Gegen die Veranstalter des Bad Kleinkirchheim Radmarathons wird nach einem Unfall im Vorjahr ermittelt, der Event wurde deshalb für heuer abgesagt. Wir gehen der Frage nach, was die Causa in ­Zukunft für die Breitensport-Wettkampfszene bedeuten könnte.


Die Absage des Bad Kleinkirchheim Radmarathons 2017 erfolgte in der ersten April-Woche. Kurz zusammengefasst nochmals der Hintergrund: 2016 stürzte ein Teilnehmer schwer und ist seither querschnittsgelähmt. Die Staatsanwaltschaft nahm daraufhin Ermittlungen auf. Norbert Unterköfler vom veranstaltenden Verein RC Feld am See, lange Zeit als Zeuge geführt, findet sich mittlerweile als Beschuldigter wieder. Neben der Anklage droht ihm auch, mit seinem Privatvermögen in dem Fall haften zu müssen. Unter diesen Bedingungen sieht sich das Veranstalterteam nun außerstande, den Event im Jahr 2017 durchzuführen.

Knapp zwei Monate nach der offiziellen Absage sind rund um die Causa viele Fragen offen. Natürlich, ob es eine Anklage gibt und gegen wen. Außer Norbert Unterköfler ist auch ein Beamter der Kärntner Landesregierung, die das Rennen genehmigt hat, als Beschuldigter geführt. Und auch die beiden Streckenchefs sind im Visier der Staatsanwaltschaft.
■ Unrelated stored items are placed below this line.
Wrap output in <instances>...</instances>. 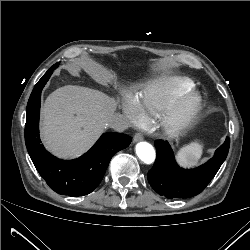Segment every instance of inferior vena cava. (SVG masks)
I'll return each instance as SVG.
<instances>
[{
	"instance_id": "obj_1",
	"label": "inferior vena cava",
	"mask_w": 250,
	"mask_h": 250,
	"mask_svg": "<svg viewBox=\"0 0 250 250\" xmlns=\"http://www.w3.org/2000/svg\"><path fill=\"white\" fill-rule=\"evenodd\" d=\"M105 126L110 127L118 132H122L129 127V121L121 114H114L106 120Z\"/></svg>"
}]
</instances>
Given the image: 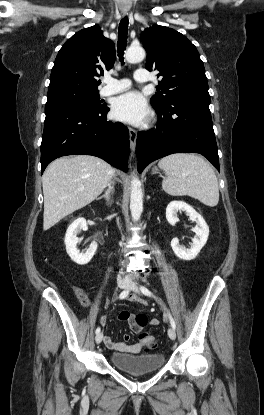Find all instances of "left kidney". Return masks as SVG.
<instances>
[{
    "label": "left kidney",
    "mask_w": 264,
    "mask_h": 415,
    "mask_svg": "<svg viewBox=\"0 0 264 415\" xmlns=\"http://www.w3.org/2000/svg\"><path fill=\"white\" fill-rule=\"evenodd\" d=\"M181 211L186 212L189 218L196 222V226L193 228L195 236L192 238L190 248H185L180 245L178 238L172 239L171 247L178 258L189 261L196 258L200 250L206 244L209 236V227L204 218L196 212L192 206L183 201L177 200L171 201L166 208V219L169 224L174 226L178 222V212Z\"/></svg>",
    "instance_id": "left-kidney-1"
}]
</instances>
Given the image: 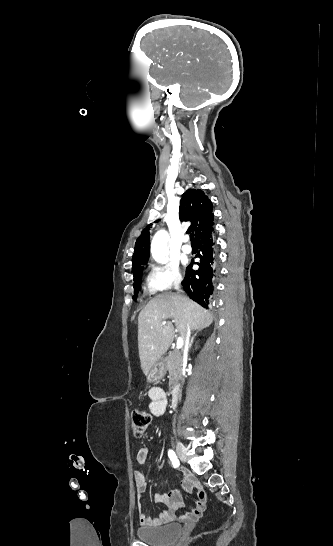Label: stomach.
I'll return each mask as SVG.
<instances>
[{
  "mask_svg": "<svg viewBox=\"0 0 333 546\" xmlns=\"http://www.w3.org/2000/svg\"><path fill=\"white\" fill-rule=\"evenodd\" d=\"M165 374H166L165 363H164V359L161 358L150 369L147 375V380L149 382H156L162 379L165 376Z\"/></svg>",
  "mask_w": 333,
  "mask_h": 546,
  "instance_id": "obj_1",
  "label": "stomach"
}]
</instances>
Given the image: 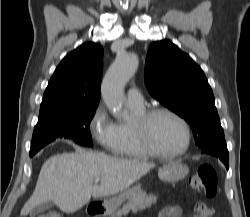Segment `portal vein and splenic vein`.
<instances>
[{
  "mask_svg": "<svg viewBox=\"0 0 250 217\" xmlns=\"http://www.w3.org/2000/svg\"><path fill=\"white\" fill-rule=\"evenodd\" d=\"M99 181H100V179H95V180H94V184H95V185L98 184Z\"/></svg>",
  "mask_w": 250,
  "mask_h": 217,
  "instance_id": "portal-vein-and-splenic-vein-1",
  "label": "portal vein and splenic vein"
}]
</instances>
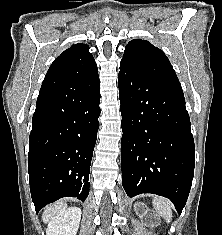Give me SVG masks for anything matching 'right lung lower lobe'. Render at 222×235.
<instances>
[{"label": "right lung lower lobe", "instance_id": "obj_1", "mask_svg": "<svg viewBox=\"0 0 222 235\" xmlns=\"http://www.w3.org/2000/svg\"><path fill=\"white\" fill-rule=\"evenodd\" d=\"M99 104L98 71L68 82L43 81L28 155L30 191L37 213L62 197L87 198Z\"/></svg>", "mask_w": 222, "mask_h": 235}]
</instances>
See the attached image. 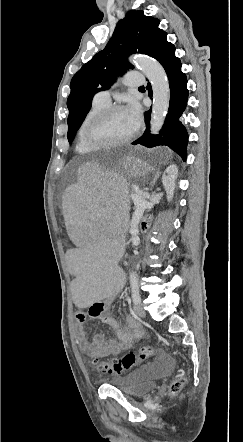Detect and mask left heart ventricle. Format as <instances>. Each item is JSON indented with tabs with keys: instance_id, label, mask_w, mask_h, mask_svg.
Instances as JSON below:
<instances>
[{
	"instance_id": "left-heart-ventricle-1",
	"label": "left heart ventricle",
	"mask_w": 243,
	"mask_h": 442,
	"mask_svg": "<svg viewBox=\"0 0 243 442\" xmlns=\"http://www.w3.org/2000/svg\"><path fill=\"white\" fill-rule=\"evenodd\" d=\"M134 130L126 111L120 110L95 124L91 135L99 142H111L128 137Z\"/></svg>"
}]
</instances>
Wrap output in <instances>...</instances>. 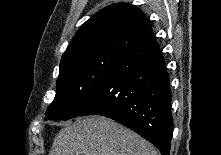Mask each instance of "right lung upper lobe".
Returning <instances> with one entry per match:
<instances>
[{"label":"right lung upper lobe","mask_w":221,"mask_h":155,"mask_svg":"<svg viewBox=\"0 0 221 155\" xmlns=\"http://www.w3.org/2000/svg\"><path fill=\"white\" fill-rule=\"evenodd\" d=\"M151 37L152 28L140 9L125 3L112 4L80 27L62 56L60 70L73 61L102 53L126 55Z\"/></svg>","instance_id":"right-lung-upper-lobe-1"}]
</instances>
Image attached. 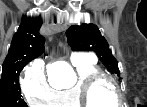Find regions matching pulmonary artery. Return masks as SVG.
I'll list each match as a JSON object with an SVG mask.
<instances>
[{
    "label": "pulmonary artery",
    "mask_w": 147,
    "mask_h": 107,
    "mask_svg": "<svg viewBox=\"0 0 147 107\" xmlns=\"http://www.w3.org/2000/svg\"><path fill=\"white\" fill-rule=\"evenodd\" d=\"M93 57H89L87 54H84L82 52H74L71 56V61L73 63L79 62V61H85V60H93Z\"/></svg>",
    "instance_id": "obj_1"
}]
</instances>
Ebenfalls offen und möglicherweise sogar entscheidend: Lässt sich überhaupt ein kausaler Zusammenhang zwischen dem Riss in der Asphaltdecke und dem folgenschweren Sturz herstellen? Und – weiter in die Zukunft geblickt: Werden Veranstaltungen dieser Art überhaupt noch genehmigt werden können? Werden sich Veranstalter das noch antun, wenn ihnen solche Folgen blühen?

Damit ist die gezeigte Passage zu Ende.